Broader debate over hijab enforcement

The controversy unfolded as senior clerics and lawmakers renewed calls for strict hijab enforcement, despite the visible defiance of women and girls across Iran.

At a joint session of the Assembly of Experts, member Hashem Hosseini-Bushehri said “both cultural and economic neglect had caused distress among religious authorities and the public.”

“If the issue of hijab is not managed properly, it will worsen like a cracked dam,” Mojtaba Zolnour, a parliament member from Qom, warned Friday. He accused parliament’s leadership of inaction.

Friday prayer leaders nationwide echoed similar messages in coordinated sermons. Tehran’s temporary prayer leader Mohammad Javad Haj Ali Akbari urged “observance of modesty in public,” while Shahrekord’s cleric Mostafa Hashemi said hijab was “a divine obligation, not a personal right,” and that neglecting it “disturbs the community’s psychological peace.”

Despite such rhetoric, the government has quietly suspended enforcement of a strict hijab bill amid fears of renewed protests.

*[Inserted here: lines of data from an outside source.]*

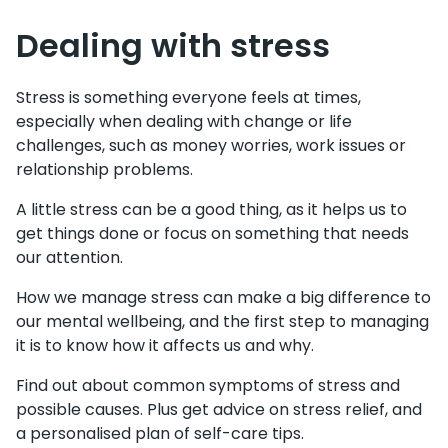
Dealing with stress
Stress is something everyone feels at times,
especially when dealing with change or life
challenges, such as money worries, work issues or
relationship problems.
A little stress can be a good thing, as it helps us to
get things done or focus on something that needs
our attention.
How we manage stress can make a big difference to
our mental wellbeing, and the first step to managing
it is to know how it affects us and why.
Find out about common symptoms of stress and
possible causes. Plus get advice on stress relief, and
a personalised plan of self-care tips.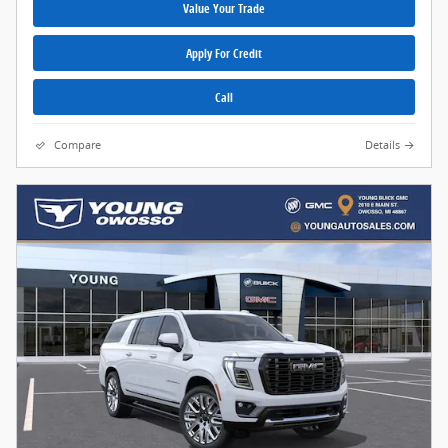
Value Your Trade
Apply For Credit
Call
Compare
Details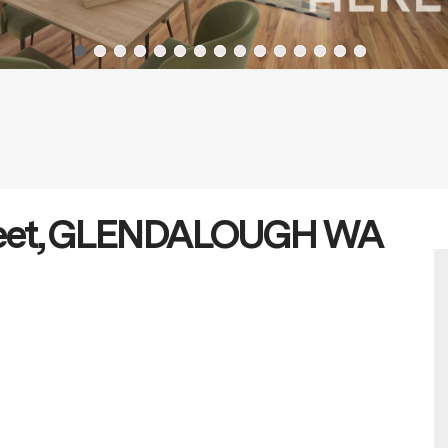
treet, GLENDALOUGH WA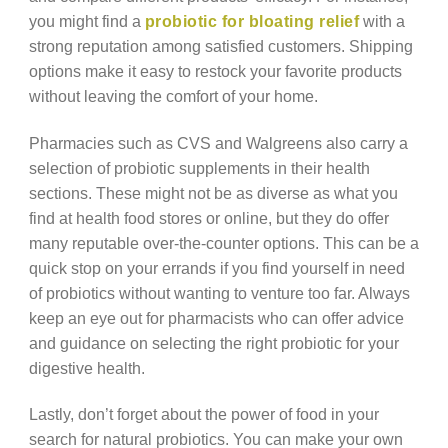
you might find a
probiotic for bloating relief
with a
strong reputation among satisfied customers. Shipping
options make it easy to restock your favorite products
without leaving the comfort of your home.
Pharmacies such as CVS and Walgreens also carry a
selection of probiotic supplements in their health
sections. These might not be as diverse as what you
find at health food stores or online, but they do offer
many reputable over-the-counter options. This can be a
quick stop on your errands if you find yourself in need
of probiotics without wanting to venture too far. Always
keep an eye out for pharmacists who can offer advice
and guidance on selecting the right probiotic for your
digestive health.
Lastly, don’t forget about the power of food in your
search for natural probiotics. You can make your own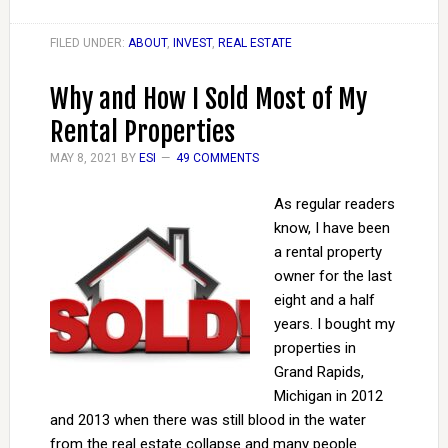
FILED UNDER:
ABOUT
,
INVEST
,
REAL ESTATE
Why and How I Sold Most of My
Rental Properties
MAY 8, 2021
BY
ESI
49 COMMENTS
As regular readers
know, I have been
a rental property
owner for the last
eight and a half
years. I bought my
properties in
Grand Rapids,
Michigan in 2012
and 2013 when there was still blood in the water
from the real estate collapse and many people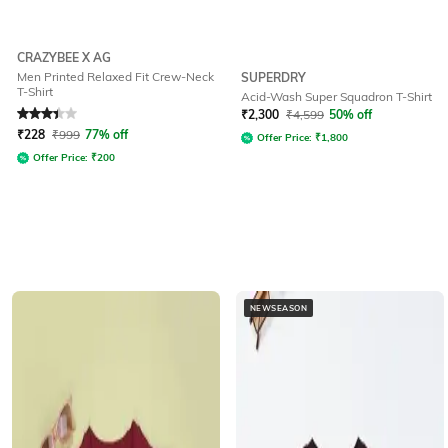
CRAZYBEE X AG
Men Printed Relaxed Fit Crew-Neck
SUPERDRY
T-Shirt
Acid-Wash Super Squadron T-Shirt
Rated
3.4
out of 5
₹
2,300
₹
4,599
50% off
₹
228
₹
999
77% off
Offer Price:
₹
1,800
Offer Price:
₹
200
NEWSEASON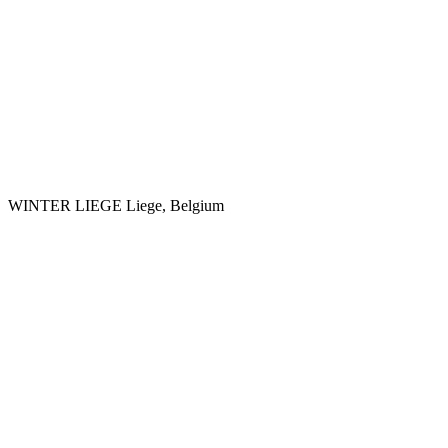
WINTER LIEGE
Liege, Belgium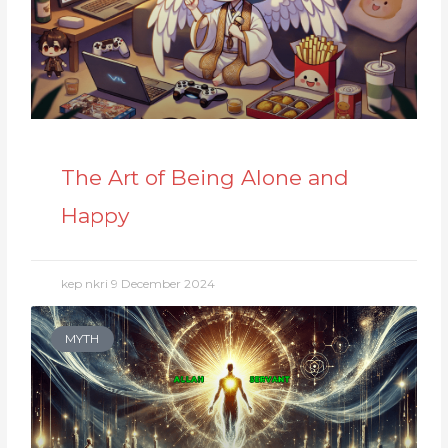
The Art of Being Alone and
Happy
kep nkri
9 December 2024
MYTH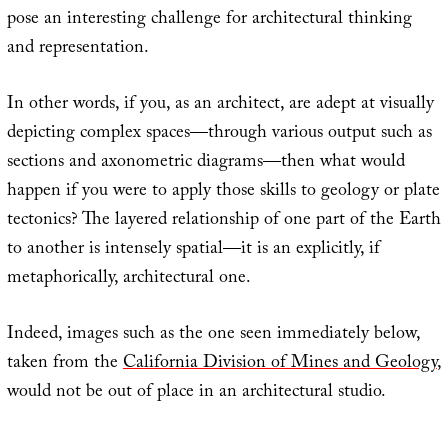
pose an interesting challenge for architectural thinking
and representation.
In other words, if you, as an architect, are adept at visually
depicting complex spaces—through various output such as
sections and axonometric diagrams—then what would
happen if you were to apply those skills to geology or plate
tectonics? The layered relationship of one part of the Earth
to another is intensely spatial—it is an explicitly, if
metaphorically, architectural one.
Indeed, images such as the one seen immediately below,
taken from the
California Division of Mines and Geology
,
would not be out of place in an architectural studio.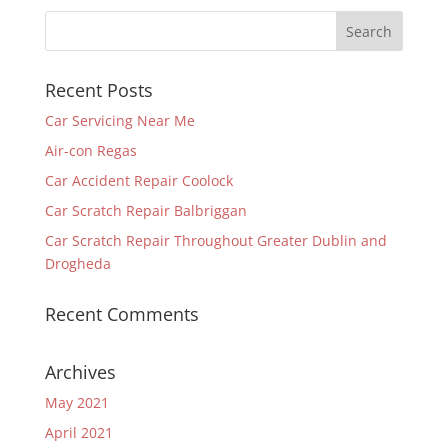
Recent Posts
Car Servicing Near Me
Air-con Regas
Car Accident Repair Coolock
Car Scratch Repair Balbriggan
Car Scratch Repair Throughout Greater Dublin and
Drogheda
Recent Comments
Archives
May 2021
April 2021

Conservative figure Mohammad-Reza Bahonar said in a recent interview that “the era of ruling the country by forcing hijab through law is over,” adding that the Supreme National Security Council had cut the bill.

Yet in recent weeks, authorities have sealed cafés and restaurants across cities for noncompliance after outcry by hardliners. Police warned that all businesses “must observe current laws,” signaling that Iran’s long-running struggle over dress and personal freedom remains unresolved.